Dear red-headed lady: Thank you for not asking why I was crying.
Dear red-headed lady outside the bar: If I told you I never cried, I’d be lying. Something I’m trying to grow out of.
Dear red-headed lady who offered to share your umbrella when it started to rain: Sometimes I cry on Monday when the six of us and Karen sit in a Sunday school room in the basement of a church smelling of furniture polish and urine. We sit in a circle and drink bitter coffee, tell stories that scald the tongue.
We do this every Monday before the old, bad habits we may have skidded toward during the weekend can take hold.
Dear red-headed lady whose hair smelled of smoke and roses: Eunice my bus driver blames her husband’s cancer on the cigars he smoked during Thursday night poker games with the guys from the line at Kodak. The Lord is your shepherd, I tell her. The walls at group are full up with him, stick figures watching over glued-on blobs of cotton that I believe to be sheep. The Lord is my shepherd, block letters in orange crayon. His wayward flock.
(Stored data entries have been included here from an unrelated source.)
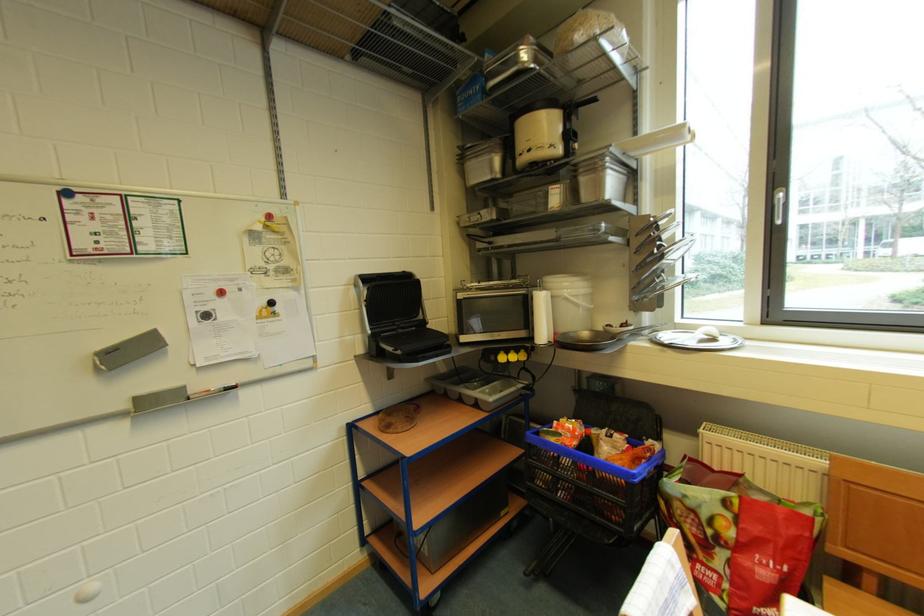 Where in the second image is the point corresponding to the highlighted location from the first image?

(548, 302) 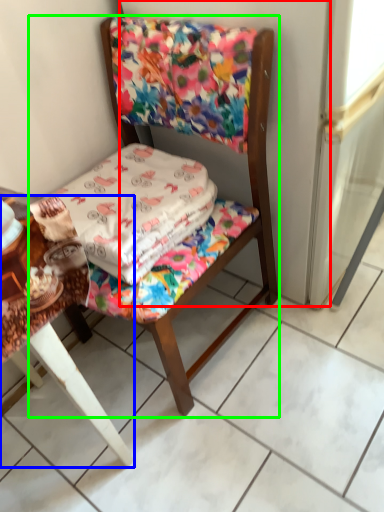 Question: Which object is the farthest from screen door (highlighted by a red box)? Choose among these: table (highlighted by a blue box) or chair (highlighted by a green box).

Choices:
 (A) table
 (B) chair

Answer: (A) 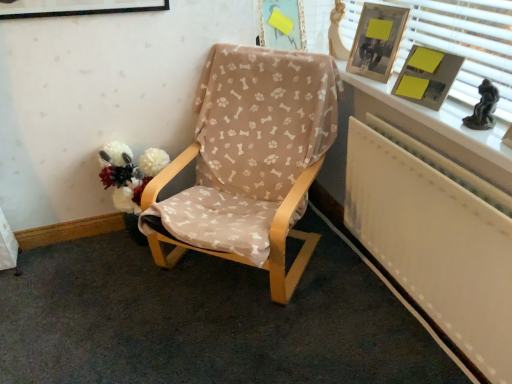 Question: Is matte plastic picture frame at upper center, the 2th picture frame viewed from the front, wider or thinner than white painted wood at upper right?

Choices:
 (A) wide
 (B) thin

Answer: (A)

Question: Considering their positions, is matte plastic picture frame at upper center, the 2th picture frame viewed from the front, located in front of or behind white painted wood at upper right?

Choices:
 (A) front
 (B) behind

Answer: (B)

Question: Which of these objects is positioned farthest from the matte plastic picture frame at upper center, acting as the 2th picture frame starting from the right?

Choices:
 (A) wooden picture frame at upper right, the second picture frame in the back-to-front sequence
 (B) beige fabric-covered chair at center
 (C) white painted wood at upper right
 (D) white painted wood at upper right
 (E) yellow paper at upper right

Answer: (E)

Question: Which is nearer to the matte plastic picture frame at upper center, acting as the 2th picture frame starting from the right?

Choices:
 (A) wooden picture frame at upper right, which ranks as the 1th picture frame in right-to-left order
 (B) yellow paper at upper right
 (C) white painted wood at upper right
 (D) beige fabric-covered chair at center
 (E) white painted wood at upper right

Answer: (A)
Dear red-headed umbrella lady who gave me a cigarette and a pack of matches when your lighter wouldn’t light: I didn’t cry this morning, but Denise did when Karen made us share what we’re thankful for. I’m alive, Denise said, and started to cry. Denise, who used to make a living with her fists. You can see it in the way she sits, like she’s waiting for the bell to signal the next round. How she glares at the floor like it’s going to rise up and slap her upside the head.
Denise, who never cries.
When the circle got around to me, I said I’m glad I don’t have cancer, and someone—I think it was Susan—said amen.
Dear lady of the cigarette smoke, umbrella of roses: There are days I wish I had cancer, too, something fatal and final so I could give myself up to the leaving instead of what Karen calls the business of living.
I’m bankrupt. I’m alive.
Dear lady who I hope doesn’t have the cancer you get from red hair dye: My name is Ada and I’m an alcoholic.
Dear kind lady, dear you whose name I wish I knew: Why didn’t I go with you, step under the spokes of your umbrella and walk the block or so to the bus stop? Next Monday I’ll tell the group that I did. Karen says we live in the almost but if we can stay on the side of the street where the sun shines, we’ll be okay.
I’ll say almost and they’ll clap for me. I will say I almost walked past you into the bar.
Dear lady who looks like a Patti or a Sandi: She was wearing pajamas printed all over in calico cats wearing fuzzy pink slippers. There were white lights threaded through the trees outside of the bar where I parked. She was sleeping in her booster seat, but I said to wait here, honey, mommy’ll be right back, the way I always did. One or two was all, enough to quench my thirst.
Dear Patti or Sandi: What I am is a liar. I will tell you that I had two drinks when I had five. I will say they were weak drinks when they were double shots. I will sit in that circle on Monday and tell the story about how I dream that I’m riding a bus with my daughter. Karen will say that to dream her alive again is a good thing, a hopeful thing. Hope is the thing with feathers, she likes to say.
Hope should perch in our soul and sing to us.